A soldier killed during World War I will now receive recognition after coming to the attention of the Waipukurau and Districts RSA.
Ashley Clinton woman Jackie Lowry was visiting Waipukurau Cemetery earlier this year when she spotted a damaged memorial belonging to a Sergeant Ernest Theodore Sweetapple, who was killed in action in March 1918, at 25.
A cross once perched on top of his memorial headstone had toppled, smashing the concrete top of his gravesite.
"I felt quite sad," said Jackie.
"On Anzac Day we stand up and say, 'We Will Remember Them', but to me it just looked like this man wasn't being remembered."
Not long after, in the lead-up to Anzac Day, Waipukurau and Districts RSA president Janet Castell also happened to come across Mr Sweetapple's memorial site, in the public area of the cemetery and not in the section reserved for servicemen.

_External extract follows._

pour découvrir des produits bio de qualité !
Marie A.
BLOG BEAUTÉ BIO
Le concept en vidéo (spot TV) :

Janet was laying poppies and sprigs of lavender on soldiers' graves while also researching servicemen to be honoured at the Field of Remembrance service, which the local RSA has held the evening before Anzac Day since 2015.
"So we did manage to place a poppy for him the day before Anzac Day," said Janet, though she confessed that Mr Sweetapple was unknown to the local RSA before this year.

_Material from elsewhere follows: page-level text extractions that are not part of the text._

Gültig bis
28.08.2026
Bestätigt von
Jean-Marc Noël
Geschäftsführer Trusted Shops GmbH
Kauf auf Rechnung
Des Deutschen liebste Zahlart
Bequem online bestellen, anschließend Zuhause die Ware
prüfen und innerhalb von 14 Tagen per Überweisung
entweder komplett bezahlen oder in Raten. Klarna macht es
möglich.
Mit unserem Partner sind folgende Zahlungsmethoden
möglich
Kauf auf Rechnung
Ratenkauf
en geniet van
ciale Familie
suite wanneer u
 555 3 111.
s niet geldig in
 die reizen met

"It's an interesting case. He enlisted in Napier but he's not listed there, he's certainly not on the Hastings Cenotaph, and he's not listed on any cenotaph in CHB.
"It's only now that we know his history, how he died and where he served."
Janet said research revealed that after enlisting on May 30, 1916 - 101 years ago - Mr Sweetapple arrived in England in November 1916 with the New Zealand Expeditionary Force's 17th Reinforcements
Originally posted to B Company, 5th Reserve Battalion, New Zealand Rifle Brigade, he was then posted to the newly formed 4th NZ Brigade on March 30, 1917.
On May 12, 1917, the rifleman was promoted to lance corporal and on May 28 he departed for France and the Western Front as a member of 9 Hawke's Bay Company, 3rd Battalion, Wellington Infantry Regiment.
In October that year, all three battalions of the Wellington Infantry Regiment were involved in the first battle of Passchendaele and though the attack was a success, the Hawke's Bay company suffered a platoon's worth of casualties.
The resulting lack of manpower meant 4th Brigade and 3rd Battalion disbanded in February 1918, and Mr Sweetapple, by now a corporal, was transferred back to Rifle Brigade where he was posted to D Company, 4th Battalion.
After marching to Ypres, 4 Battalion was "badly knocked about" by German shelling in March. They moved to Amiens and on the night of March 27, 1918, marched to Hedauville to relieve a Wellington battalion under attack from German forces.
Mr Sweetapple's battalion was given orders to attack the Germans at 11.30am on March 28.
Fighting continued to March 31, and he was killed in action at some point.
His battalion recorded 53 casualties and 144 wounded over the four days of battle and though the exact date of his death is unknown, Mr Sweetapple's death is officially recorded as March 30, suggesting he was killed in the final two days of fighting.
He has no known grave and is commemorated on the New Zealand Memorial in Grevillers British Cemetery, west of Bapaume in France.
Mr Sweetapple's memorial headstone is part of large family plot and is next to those of his brother and father, who have different surnames, with all three dying within 20 months of each other.
His brother, Charles Henry Holmes, died at Waipukurau Hospital of pneumonia in November 1918 at 33, while his father, William Sweetapple (Holmes), died in November 1919 at sea at 57.
Janet explained that Mr Sweetapple's parents, William and Anne, changed their names from Holmes to Sweetapple, the name of their relatives in New Zealand, after arriving from Portsmouth in England in the early 1880s.
Janet said the family lived in Awatoto so it appeared that the mother, Anne, who died in 1947 and was buried at Tikokino under the surname of Holmes, erected the memorial headstones after moving to CHB following her husband's death in 1919.
Janet said the confusing switch of surnames might explain the state of Mr Sweetapple's memorial site, the upkeep of which was the responsibility of his family.
"No one has been near the grave for quite some time, obviously, but families move away, they forget - it happens.
"There are probably people around here who don't even know they are related to him," she said.
"Or, the family may have chosen to let him rest in peace, which you've got to respect."
Though the RSA had no specific fund to help families repair soldiers' graves, Janet said if any family members wanted to come forward she could try to help find them some financial assistance.
"It's not normally something we would get involved with, however the Department of Veterans Affairs may be able to come to the party to assist," she said.
Even though he did not enlist in Waipukurau, Janet said Mr Sweetapple would be included in next year's Field of Remembrance ceremony, which would be dedicated to the CHB soldiers who died in 1918 during World War I.